The model is contract-based — hospitals, nursing homes, and rural clinics that cannot justify permanent installations contract for scheduled imaging days. Akumin (owned by Stonepeak) operates the nation’s largest mobile fleet, serving over 800 hospitals across 46+ states after its $820 million acquisition of Alliance HealthCare Services. Shared Medical Services recently deployed the first mobile helium-free MRI and TridentCare sends portable X-ray and ultrasound equipment to patients’ bedsides in nursing homes and assisted living facilities, serving 5,000+ locations.
Mobile imaging’s greatest value is access. Dana-Farber Cancer Institute’s mammography van has screened over 24,000 women since 2002, predominantly from underserved communities. MRI is the largest mobile revenue category at 37% of the market, while PET/CT and Ultrasound are the fastest growing subsegments.

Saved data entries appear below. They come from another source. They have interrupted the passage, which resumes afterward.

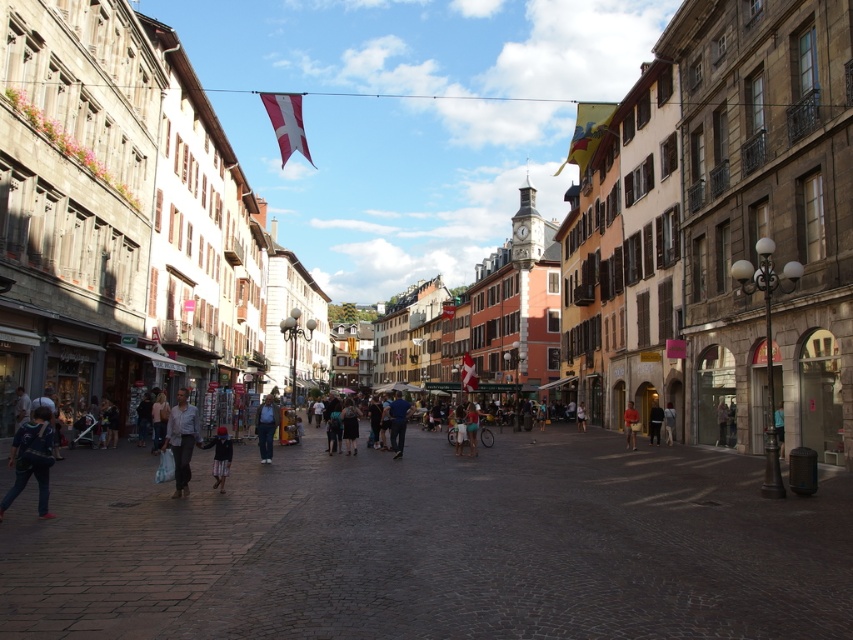 Is point (39, 500) positioned behind point (473, 378)?

No, it is not.

Locate an element on the screen. striped shirt at lower left is located at coordinates (32, 460).

Which is in front, point (154, 570) or point (16, 435)?

Point (154, 570)

Is dark gray cobblestone at center wider than striped shirt at lower left?

Correct, the width of dark gray cobblestone at center exceeds that of striped shirt at lower left.

I want to click on dark gray cobblestone at center, so click(x=431, y=545).

Which of these two, striped shirt at lower left or blue fabric pants at center, stands shorter?

Standing shorter between the two is striped shirt at lower left.

Between point (49, 435) and point (392, 433), which one is positioned behind?

The point (392, 433) is behind.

The Forces Reshaping Every Arena
Four cross-cutting forces will shape the industry’s trajectory. Reimbursement reform favors lower-cost settings as CMS expands site-neutral policies, with imaging explicitly in the crosshairs. Workforce shortages are acute, a significant number of the nation’s estimated 41,000 radiologists are over 55, and technologist vacancy rates hit all-time highs in 2025 (CT at 19.4%, MRI at 17.4%). AI adoption is becoming a competitive differentiator, with over 1,250 FDA-authorized AI medical devices in radiology and large operators like RadNet’s DeepHealth subsidiary investments approaching $600 million in AI acquisitions. Consolidation continues to accelerate, with PE completing over a dozen imaging deals in 2025 and health systems acquiring outpatient centers to retain migrating volume.
Conclusion
The U.S. diagnostic imaging market is four overlapping arenas with distinct economics and competitive positions. Hospitals offer unmatched breadth but face mounting reimbursement pressure. Freestanding centers are the growth engine, powered by 50%+ cost advantages and PE investment. Urgent care adds imaging at the margins. Mobile fills critical access gaps for underserved populations.
The forces ahead — site-neutral reform, AI capability, workforce constraints, and consolidation — favor scale, capital efficiency, and adaptability. The providers that navigate this convergence most effectively will capture disproportionate share of a market on track to exceed $240 billion within the next decade.